Wednesday, March 21, 2012

Caiophora chuquitensis


The Caiophora chuquitensis plant at UConn is starting to produce salmon-orange flowers, about 4 cm in diameter. The blooms are nice, if not as extravagant as the flowers on some other members of the family Loasaceae. The plant reached maturity at only a year old from seed, which leads me to suspect that, like some other plants in the family that I've tried to grow, it is naturally short lived. I'll give it some extra fertilizer and try to keep it going for as long as possible.

Closeup of Caiophora chuquitensis leaf, showing trichomes.

Apart from intricately beautiful flowers, the family Loasaceae is known for its wicked stinging hairs. I've brushed up against the Caiophora once or twice, and it's not as bad as a bee sting, but more painful than stinging nettle. As with stinging nettle, the trichomes in the Loasaceae sometimes have cell walls impregnated with silica (glass, more or less), which break on contact and act like a hypodermic needle to inject toxins.

Thursday, March 15, 2012

Maple Sugaring Wrap up

This year's maple syrup harvest; from left to right: week1-2, week 3, week 4, Red Maple syrup from week 1-2.

The sugaring season is officially over; I did my final boil on Monday and pulled out the taps. The last batch was quite dark, with quite a lot of sugar sand (a silty, bitter-tasting precipitate that needs to be filtered out). The local commercial sugar shack, River's Edge Sugar House, shut down its operations this past weekend. They had a relatively short, low-productivity season too, but made enough syrup to make the effort worthwhile. Apparently, they have vacuum systems on the sap lines in some of their larger sugarbushes, which enable them to harvest decent quantities of sap even when the weather is less than ideal. Vacuum or no, the weather forecast for the next 10 days doesn't even predict any frost, and the tree buds are swelling, making any further sugaring impossible.

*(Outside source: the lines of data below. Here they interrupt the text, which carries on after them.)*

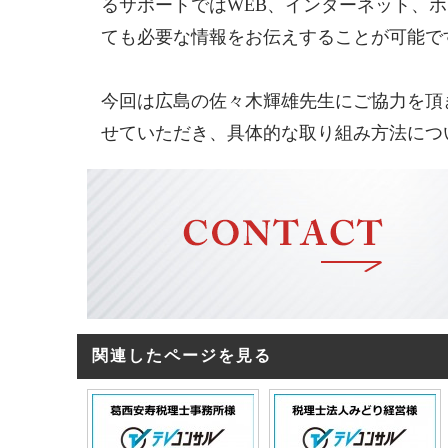
るサポートではWEB、インターネット、
ても必要な情報をお伝えすることが可能で
今回は広島の佐々木輝雄先生にご協力を頂
せていただき、具体的な取り組み方法につ
関連したページを見る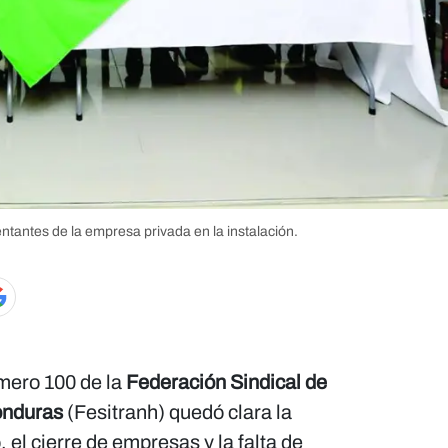
entantes de la empresa privada en la instalación.
mero 100 de la
Federación Sindical de
onduras
(Fesitranh) quedó clara la
el cierre de empresas y la falta de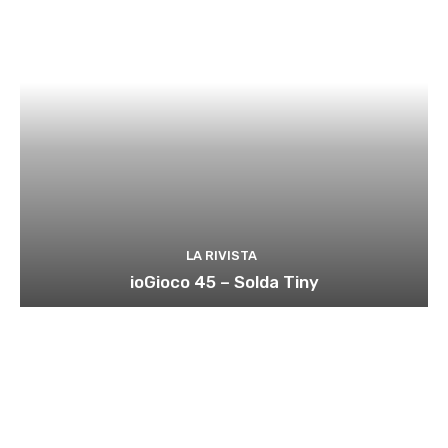
LA RIVISTA
ioGioco 45 – Solda Tiny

My experiment with tapping a Red Maple (Acer rubrum) was kind of a flop; I can see why people generally don't bother with them. Sap flows were low compared to the Sugar Maples, and just about stopped towards the end on February, two weeks before the Sugar Maples quit. The final results for the Red Maple boil were 12 cups of sap to 0.25 cups of syrup, or about 50:1 (Sugar Maples yield something closer to a 40:1 sap to syrup ratio, though some sap runs were a little more watery this year).

It's time to start thinking about this summer's outdoor, vaguely-self-sufficiency-related project: beekeeping. I've acquired and assembled most of the hardware, taken the Eastern Connecticut Beekeeper's Association bee class, and my girlfriend has a couple of packages of bees on order from Anarchy Apiaries. The bees should arrive in early May, and I'll have some updates then.

Friday, March 9, 2012

Signs of Spring


The weather the past few weeks has been pretty poor for sap flow (mostly too warm at night), and even the good days, with nights in the teens and sunny days with temperatures well above freezing, have produced mediocre sap runs. There has been nothing even approaching the one-gallon-per-tap days that were pretty frequent last year. I've gotten a few cups of maple syrup by boiling down what little the trees have produced, but it's going to be a crumby year for sugaring.

The Skunk Cabbage (Symplocarpus foetidus) has been up and blooming for a while now, in low soggy places in the neighborhood woods. Symplocarpus is always the first native plant to show signs of activity in late winter; the inflorescences famously produce their own internal heat, and sometimes melt their way up through a fair amount of ice and snow. It's a member of the family Araceae, like the Titan Arum, another "warm-blooded" plant. This photo was taken on leap day, when we had a little slushy snow.